::: Stored data :::

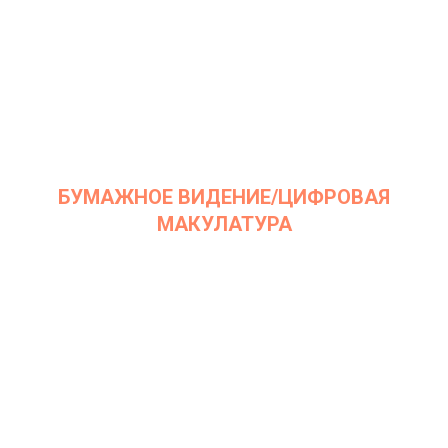
БУМАЖНОЕ ВИДЕНИЕ/ЦИФРОВАЯ
МАКУЛАТУРА
Дата: 13 апреля 2021
Место проведения: InArt Gallery by Ksenia Podoynitsyna, ЦСИ
Винзавод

:::

### Assignment
Would you output each entry exactly and leave the pictures behind?

### Solution for this task
БУМАЖНОЕ ВИДЕНИЕ/ЦИФРОВАЯ
МАКУЛАТУРА
Дата: 13 апреля 2021
Место проведения: InArt Gallery by Ksenia Podoynitsyna, ЦСИ
Винзавод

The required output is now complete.